Afrique du Sud : des maïs OGM stériles mettent en péril l'équilibre alimentaire de la région

Trois variétés OGM achetées à Monsanto ne produisent rien. D'aspect extérieur, les plantes paraissent en bonne santé. Mais les grains ne sortent pas. Monsanto a avoué un problème lors du "processus de fertilisation en laboratoire", qui concernerait un tiers des agriculteurs ayant acheté les semences, soit 82 000 hectares. La firme a aussi annoncé qu'elle indemnisera les paysans pour les pertes subies, sans en avoir encore évalué le coût. Une simple erreur de manipulation en laboratoire pour le semencier, un échec de la biotechnologie pour les écolos. Pas vraiment de quoi rassurer les populations, à l'aube d'une crise alimentaire sévère... L'Afrique du Sud a autorisé la culture et la consommation du maïs transgénique Monsanto au même moment que les Etats-Unis. Le gouvernement n'impose aucune législation particulière, ni au niveau de la production, ni au niveau de l'étiquetage. Le maïs est, enAfrique du Sud, un des produits les plus consommés. La faiblesse de la récolte de cette année menace l'équilibre alimentaire de la région.

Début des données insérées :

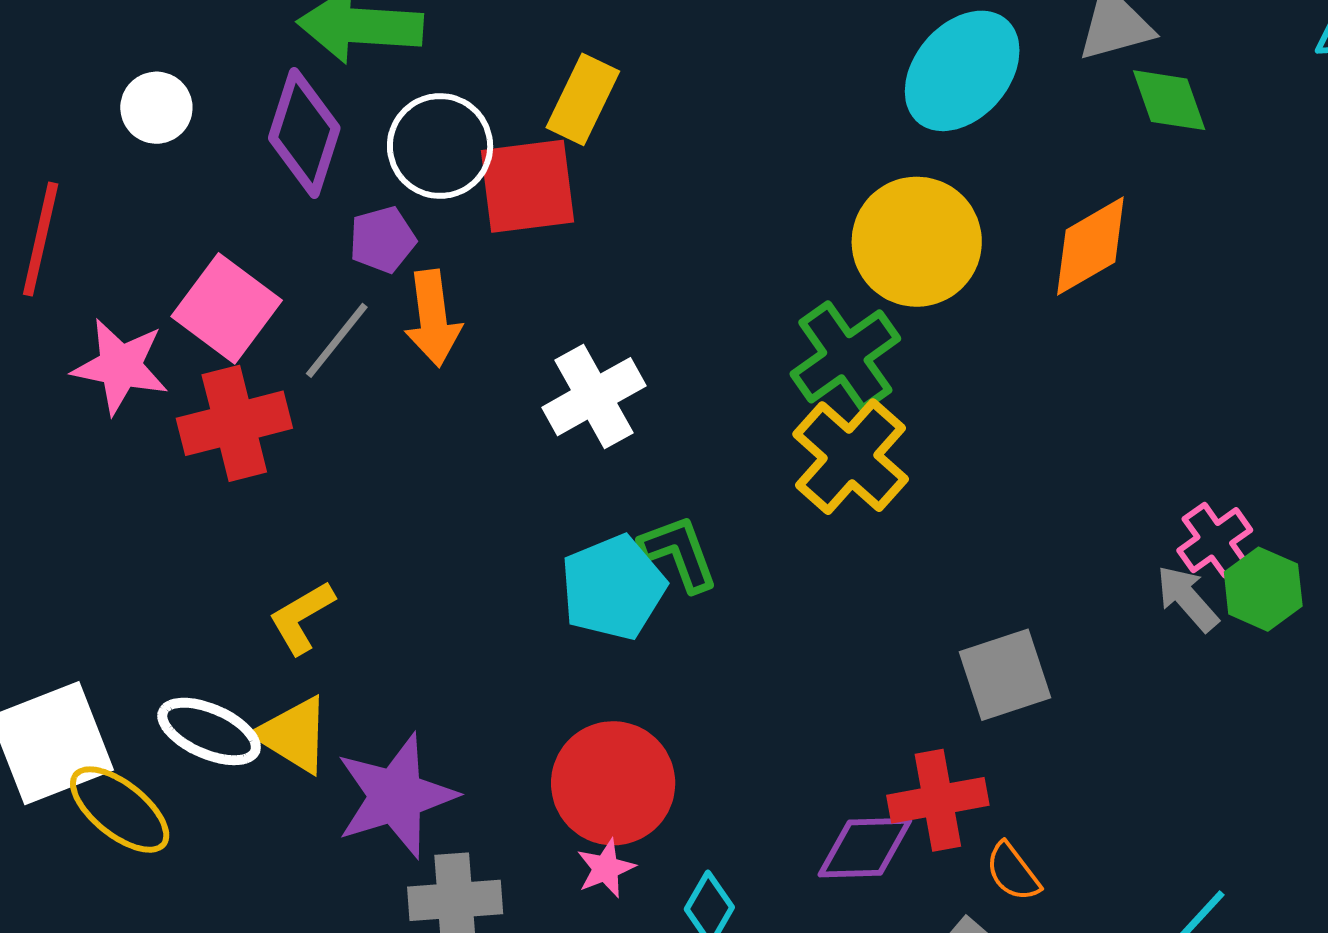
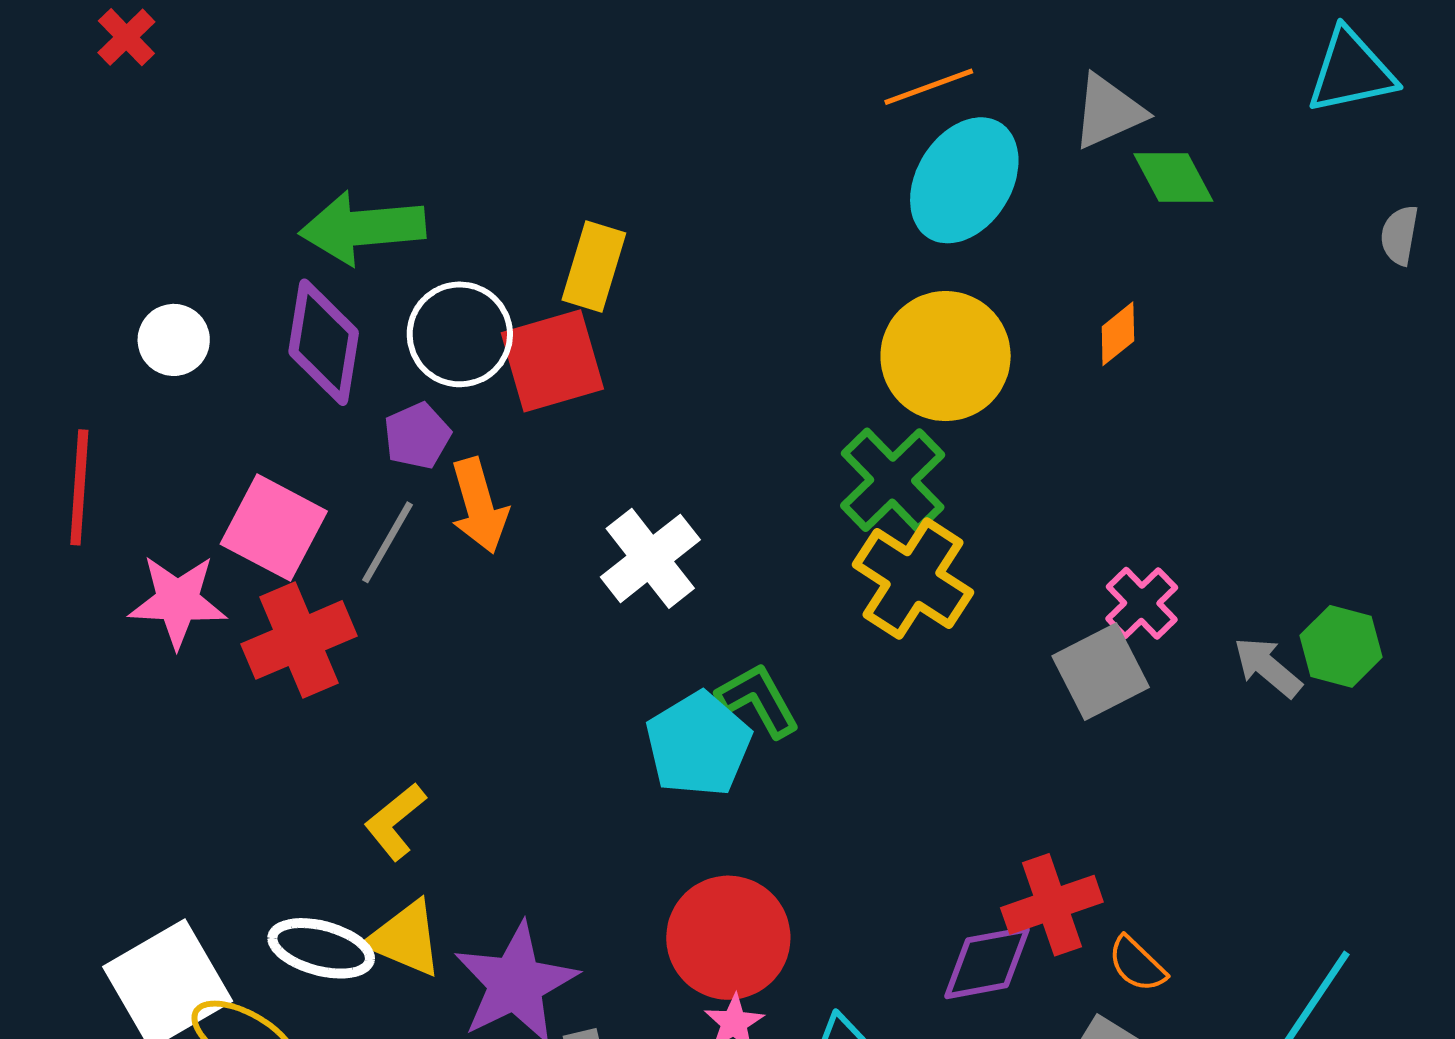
orange diamond: (1090, 246) -> (1118, 334), size x0.6
pink cross: (1215, 540) -> (1142, 603), moved
gray square: (1005, 675) -> (1101, 672), moved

Mutagénèse, OGM qui ne dit pas son nom

BASF, le groupe chimique allemand, a affirmé qu'il a développé une nouvelle génération de plantes génétiquement altérées, en manipulant précisément l'ADN de la plante sans insérer de gènes étrangers. La technologie, connue sous le nom de mutagénèse dirigée, produit de nouvelles caractéristiques, tels que la résistance à un herbicide, qui sont très similaires à ceux obtenus avec la modification génétique conventionnelle des plantes. Mais comme aucun gène n'est ajouté, elle évitera certainement les objections politiques et réglementaires qui ont retardé l'introduction des cultures GM, particulièrement en Europe. Deux lignées de colza tolérantes aux herbicides Clearfield de BASF ont ainsi été obtenues. Source : London Financial Times, janvier 2009

A lire «  Sciences, chercheurs et agriculture; pour une histoire de la recherche agronomique »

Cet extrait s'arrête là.